(Data excerpts)
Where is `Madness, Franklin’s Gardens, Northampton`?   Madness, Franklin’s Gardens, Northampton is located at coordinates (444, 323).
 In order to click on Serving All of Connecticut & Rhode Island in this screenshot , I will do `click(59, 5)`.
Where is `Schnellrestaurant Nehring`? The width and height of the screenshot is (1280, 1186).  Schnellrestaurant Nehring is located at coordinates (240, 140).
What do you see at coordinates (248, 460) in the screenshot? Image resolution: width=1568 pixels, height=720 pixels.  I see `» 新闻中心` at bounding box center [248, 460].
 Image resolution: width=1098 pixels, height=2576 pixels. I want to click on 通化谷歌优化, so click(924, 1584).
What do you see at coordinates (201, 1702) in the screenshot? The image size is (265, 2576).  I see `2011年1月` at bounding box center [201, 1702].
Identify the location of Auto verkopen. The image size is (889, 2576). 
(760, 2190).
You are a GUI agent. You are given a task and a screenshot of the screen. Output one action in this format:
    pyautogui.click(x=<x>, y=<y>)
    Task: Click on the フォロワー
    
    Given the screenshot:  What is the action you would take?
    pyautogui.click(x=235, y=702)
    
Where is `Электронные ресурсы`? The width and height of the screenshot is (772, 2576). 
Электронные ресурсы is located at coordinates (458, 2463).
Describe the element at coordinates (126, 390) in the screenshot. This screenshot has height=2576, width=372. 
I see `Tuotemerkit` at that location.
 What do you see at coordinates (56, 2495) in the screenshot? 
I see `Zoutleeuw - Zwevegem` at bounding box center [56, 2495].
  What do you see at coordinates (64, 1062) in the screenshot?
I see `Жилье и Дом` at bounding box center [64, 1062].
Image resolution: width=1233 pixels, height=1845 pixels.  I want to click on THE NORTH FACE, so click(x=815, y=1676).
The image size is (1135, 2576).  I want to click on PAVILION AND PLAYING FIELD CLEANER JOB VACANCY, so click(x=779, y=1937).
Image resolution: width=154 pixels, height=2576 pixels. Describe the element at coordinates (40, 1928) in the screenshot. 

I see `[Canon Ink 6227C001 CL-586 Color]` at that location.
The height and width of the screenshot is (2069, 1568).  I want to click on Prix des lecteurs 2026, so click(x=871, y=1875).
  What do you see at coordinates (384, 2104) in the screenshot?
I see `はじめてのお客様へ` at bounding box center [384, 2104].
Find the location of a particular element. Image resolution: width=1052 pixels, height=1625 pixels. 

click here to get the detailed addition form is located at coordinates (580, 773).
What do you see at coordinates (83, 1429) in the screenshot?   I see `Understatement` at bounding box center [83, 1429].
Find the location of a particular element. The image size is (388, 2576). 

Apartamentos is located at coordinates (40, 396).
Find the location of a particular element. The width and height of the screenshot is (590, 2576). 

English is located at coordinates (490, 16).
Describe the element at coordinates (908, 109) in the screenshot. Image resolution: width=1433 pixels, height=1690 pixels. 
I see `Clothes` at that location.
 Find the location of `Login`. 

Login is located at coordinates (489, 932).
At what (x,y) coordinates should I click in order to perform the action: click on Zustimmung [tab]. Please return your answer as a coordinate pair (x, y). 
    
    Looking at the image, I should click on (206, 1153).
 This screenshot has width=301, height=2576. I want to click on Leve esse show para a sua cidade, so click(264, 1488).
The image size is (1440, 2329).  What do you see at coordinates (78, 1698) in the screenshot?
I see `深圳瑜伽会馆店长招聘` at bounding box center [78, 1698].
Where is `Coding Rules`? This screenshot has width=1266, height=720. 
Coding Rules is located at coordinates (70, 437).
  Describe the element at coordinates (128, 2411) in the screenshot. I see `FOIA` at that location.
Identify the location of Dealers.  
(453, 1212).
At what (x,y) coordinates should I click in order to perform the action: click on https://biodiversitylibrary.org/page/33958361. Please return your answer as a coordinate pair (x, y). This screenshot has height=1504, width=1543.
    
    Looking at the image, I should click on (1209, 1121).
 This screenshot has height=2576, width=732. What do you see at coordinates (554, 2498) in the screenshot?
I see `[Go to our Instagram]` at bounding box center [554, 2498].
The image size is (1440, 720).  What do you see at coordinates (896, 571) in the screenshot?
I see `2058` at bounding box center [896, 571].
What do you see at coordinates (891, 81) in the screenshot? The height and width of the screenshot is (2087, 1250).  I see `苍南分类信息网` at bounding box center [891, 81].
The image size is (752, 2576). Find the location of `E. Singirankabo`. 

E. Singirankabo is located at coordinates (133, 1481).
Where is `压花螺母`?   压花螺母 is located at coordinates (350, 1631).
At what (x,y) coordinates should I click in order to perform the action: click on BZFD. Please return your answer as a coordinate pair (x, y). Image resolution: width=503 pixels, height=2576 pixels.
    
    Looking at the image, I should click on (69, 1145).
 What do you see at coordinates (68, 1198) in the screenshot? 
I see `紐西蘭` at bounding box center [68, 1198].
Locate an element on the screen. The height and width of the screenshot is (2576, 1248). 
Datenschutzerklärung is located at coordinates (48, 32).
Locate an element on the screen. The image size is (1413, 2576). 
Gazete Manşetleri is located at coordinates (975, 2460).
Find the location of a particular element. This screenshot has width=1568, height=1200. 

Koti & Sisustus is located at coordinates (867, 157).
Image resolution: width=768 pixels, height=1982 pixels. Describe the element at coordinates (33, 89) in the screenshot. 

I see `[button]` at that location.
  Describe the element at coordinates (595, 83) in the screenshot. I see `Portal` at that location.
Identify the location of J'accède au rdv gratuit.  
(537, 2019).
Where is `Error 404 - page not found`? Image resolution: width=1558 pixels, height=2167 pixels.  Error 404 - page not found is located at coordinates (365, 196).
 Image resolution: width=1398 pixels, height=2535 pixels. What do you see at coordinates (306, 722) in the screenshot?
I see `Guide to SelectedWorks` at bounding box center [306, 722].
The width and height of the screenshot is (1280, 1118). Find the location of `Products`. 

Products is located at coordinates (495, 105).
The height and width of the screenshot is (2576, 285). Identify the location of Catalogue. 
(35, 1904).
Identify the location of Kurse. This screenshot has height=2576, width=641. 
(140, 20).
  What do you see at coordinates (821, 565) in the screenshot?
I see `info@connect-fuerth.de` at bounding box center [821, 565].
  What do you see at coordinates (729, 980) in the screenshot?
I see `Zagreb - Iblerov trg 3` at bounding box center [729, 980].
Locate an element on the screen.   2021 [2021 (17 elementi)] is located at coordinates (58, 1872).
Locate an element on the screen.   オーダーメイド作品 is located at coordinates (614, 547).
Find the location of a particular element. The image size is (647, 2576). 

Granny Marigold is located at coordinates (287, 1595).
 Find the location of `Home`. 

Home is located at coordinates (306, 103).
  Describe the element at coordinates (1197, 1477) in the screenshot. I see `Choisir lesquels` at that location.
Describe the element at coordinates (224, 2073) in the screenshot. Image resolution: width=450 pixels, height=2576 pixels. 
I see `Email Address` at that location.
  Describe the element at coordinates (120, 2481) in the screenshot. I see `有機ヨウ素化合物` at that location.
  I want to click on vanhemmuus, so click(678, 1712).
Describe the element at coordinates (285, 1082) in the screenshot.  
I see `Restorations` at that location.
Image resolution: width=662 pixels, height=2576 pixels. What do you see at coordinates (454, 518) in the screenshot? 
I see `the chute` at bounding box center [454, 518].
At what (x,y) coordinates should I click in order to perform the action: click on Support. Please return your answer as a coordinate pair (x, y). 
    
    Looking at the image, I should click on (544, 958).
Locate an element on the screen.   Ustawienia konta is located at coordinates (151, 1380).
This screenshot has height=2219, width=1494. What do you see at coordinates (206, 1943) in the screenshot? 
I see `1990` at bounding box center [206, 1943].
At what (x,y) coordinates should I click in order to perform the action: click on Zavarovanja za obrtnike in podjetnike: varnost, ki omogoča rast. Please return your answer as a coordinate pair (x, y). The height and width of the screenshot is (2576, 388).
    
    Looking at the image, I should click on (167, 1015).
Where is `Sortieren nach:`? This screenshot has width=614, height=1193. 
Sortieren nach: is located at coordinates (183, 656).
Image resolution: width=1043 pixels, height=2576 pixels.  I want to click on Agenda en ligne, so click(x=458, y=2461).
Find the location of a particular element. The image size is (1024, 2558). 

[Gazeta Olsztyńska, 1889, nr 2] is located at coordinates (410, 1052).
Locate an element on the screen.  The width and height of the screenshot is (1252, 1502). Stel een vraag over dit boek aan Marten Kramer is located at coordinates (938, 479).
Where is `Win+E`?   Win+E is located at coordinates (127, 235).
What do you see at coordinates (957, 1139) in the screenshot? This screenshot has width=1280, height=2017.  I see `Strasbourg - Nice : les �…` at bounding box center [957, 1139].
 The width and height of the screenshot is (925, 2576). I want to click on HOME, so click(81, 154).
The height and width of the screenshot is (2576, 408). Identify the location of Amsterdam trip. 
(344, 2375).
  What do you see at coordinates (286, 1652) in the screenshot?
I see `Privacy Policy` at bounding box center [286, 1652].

WORK TASK - The answer should consist of the lines from the first line of the entries through the line with "In order to click", copied exactly.

YOUR RESPONSE -
Where is `Madness, Franklin’s Gardens, Northampton`?   Madness, Franklin’s Gardens, Northampton is located at coordinates (444, 323).
 In order to click on Serving All of Connecticut & Rhode Island in this screenshot , I will do `click(59, 5)`.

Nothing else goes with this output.